The question comes from behind me, an unexpected place.
“What do you want?” she asks again.
The question hits my right shoulder, and bounces off my head. I have been waiting for this question my entire life, but the pain of it shocks me into silence.
I turn to see a woman there, asking a child to make a decision. She is surprisingly calm, patent, waiting for her son to answer.
The boy shakes his head, looking up at the sign, “I don’t know.” His mother nods, and takes him by the hand, “let’s wait over here until you are ready.” She waves at the people behind her to go ahead.
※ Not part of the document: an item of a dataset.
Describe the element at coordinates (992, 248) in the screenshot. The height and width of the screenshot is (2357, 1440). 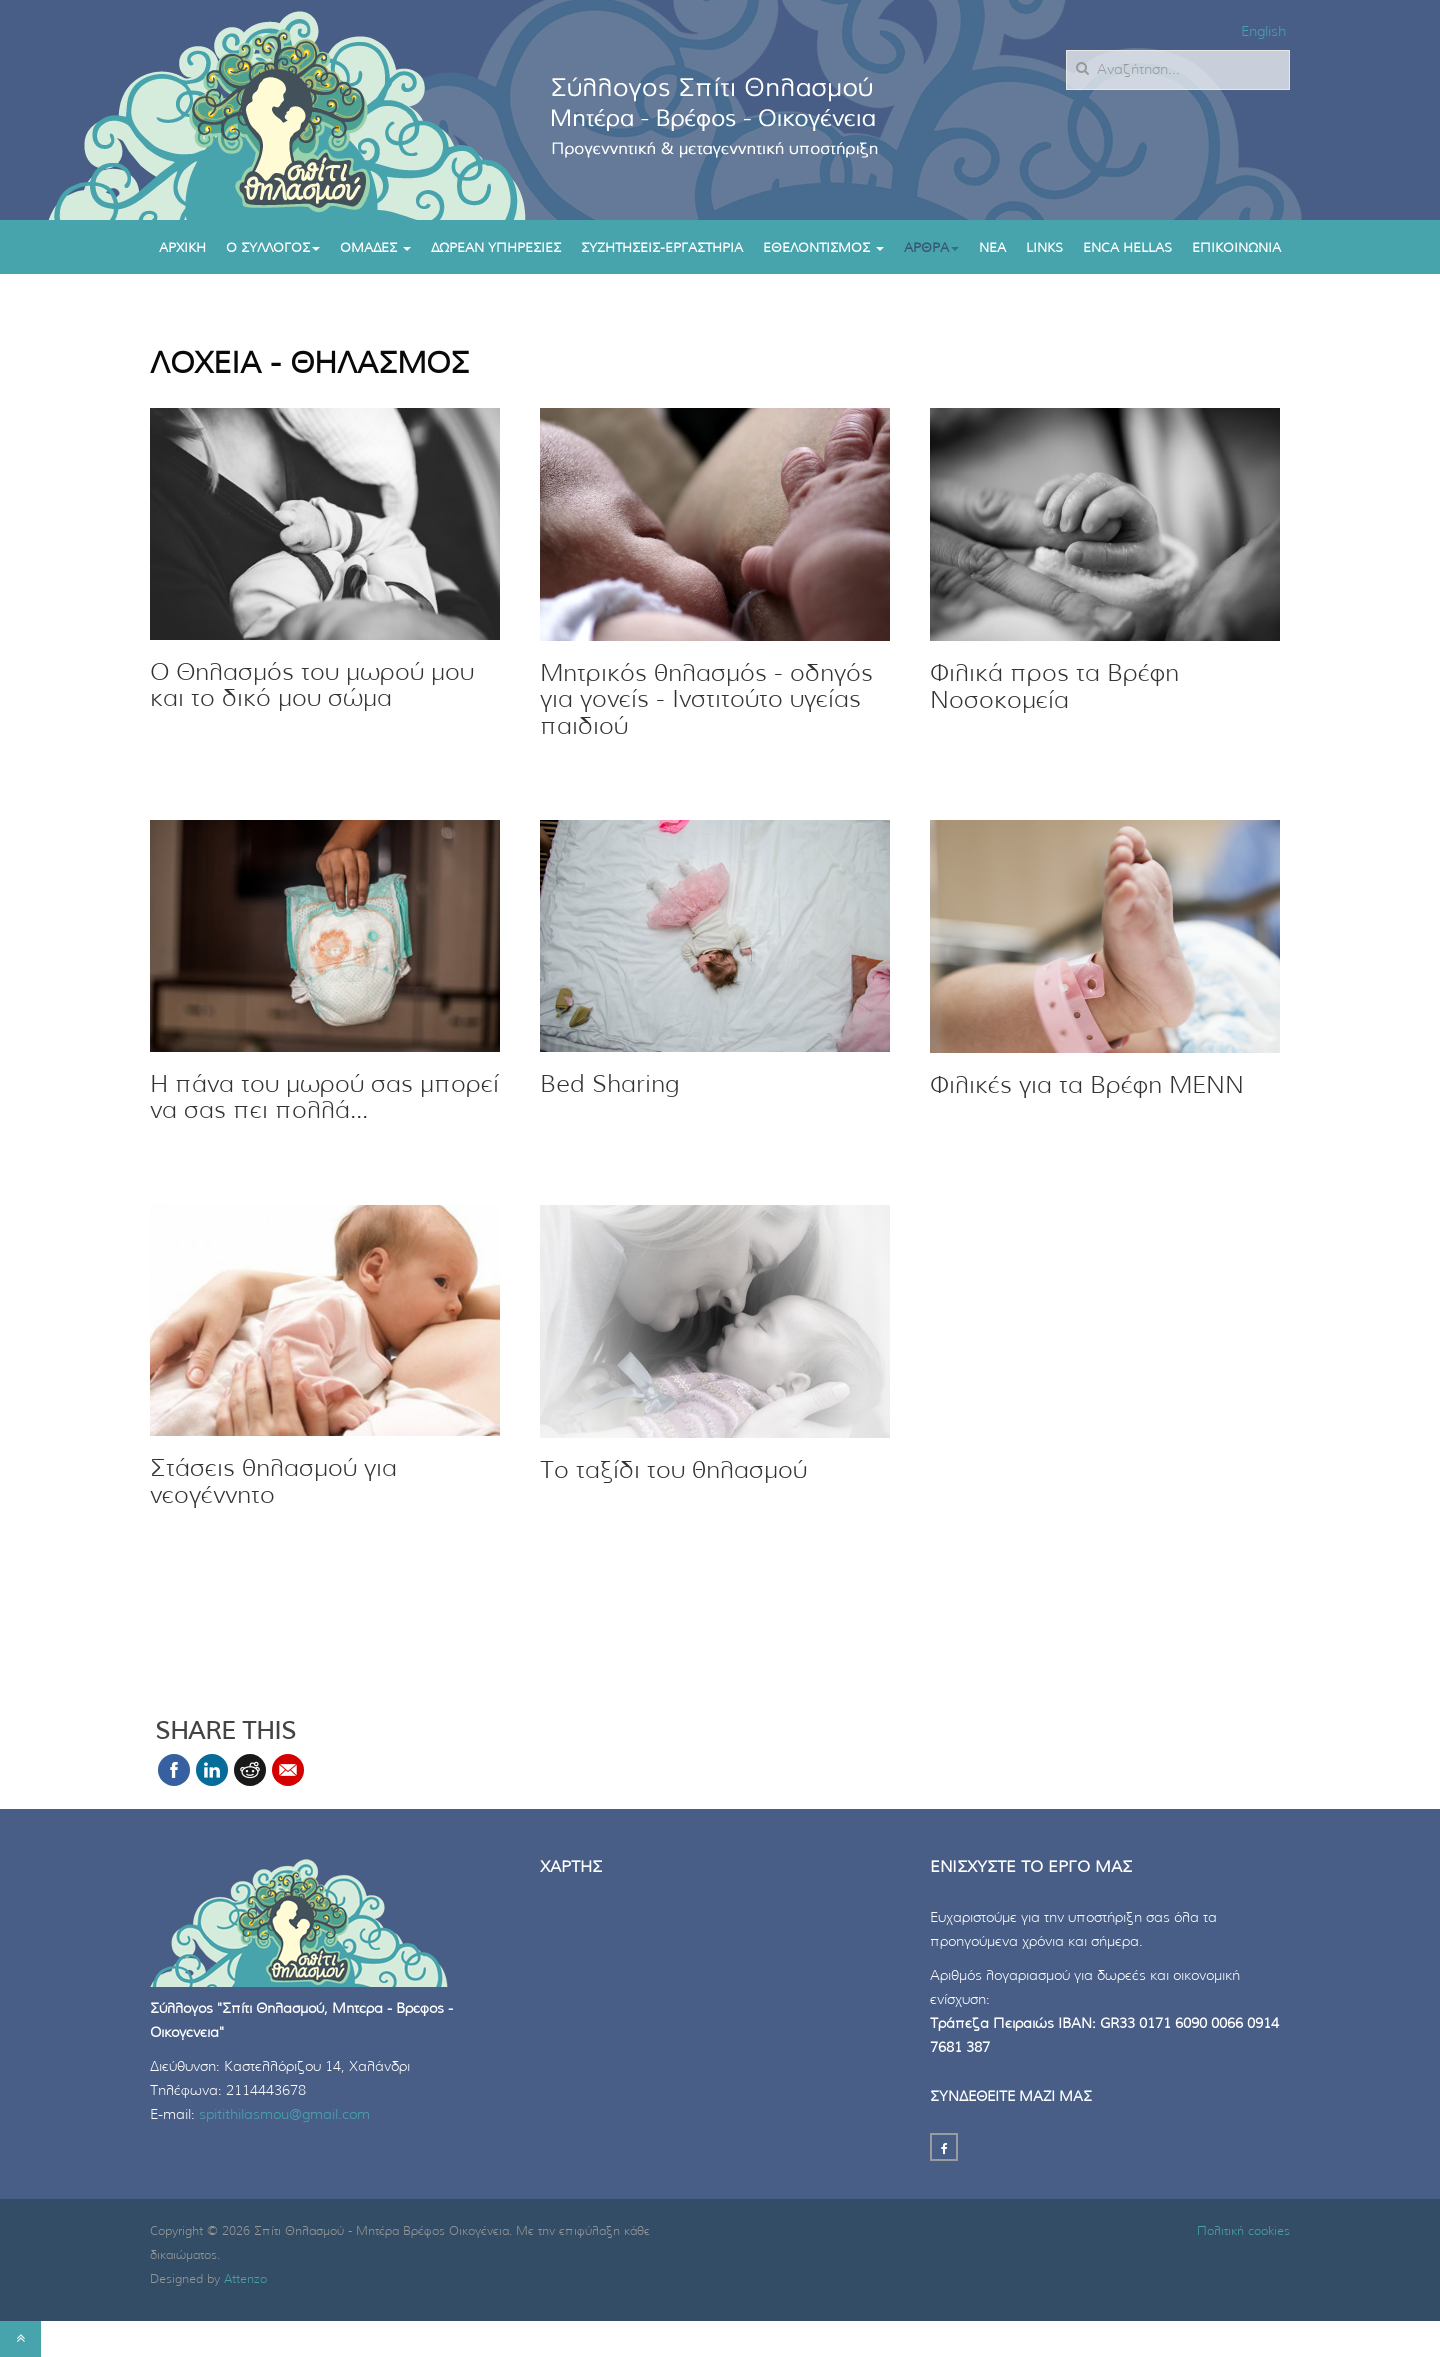
I see `Νεα` at that location.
But she and her son are not the cause of the delay, and I cannot step out of line, I’ve already started my order. I go back to the basics. I breathe in and out. I listen to my heart beating. After a century of seconds, I am calm. I finish reciting my order to the pimply boy with the paper hat and move away. Nobody yells at me.
The airport is quiet today, not like last week or the week before, when more obnoxious children and mothers, finishing their summer holidays, yelled and screamed about wants and needs. “Just make a decision!” Screeches echoing off vaulted ceilings decorated with model planes that never fly away from home and never crash.
The boy decides. The mother’s kindness infects those around her, who gladly let her and her child back in line. The mother asked, the boy answered, the mother provided.
The question still hurts and I rub at the sore spot, trying to smooth it away.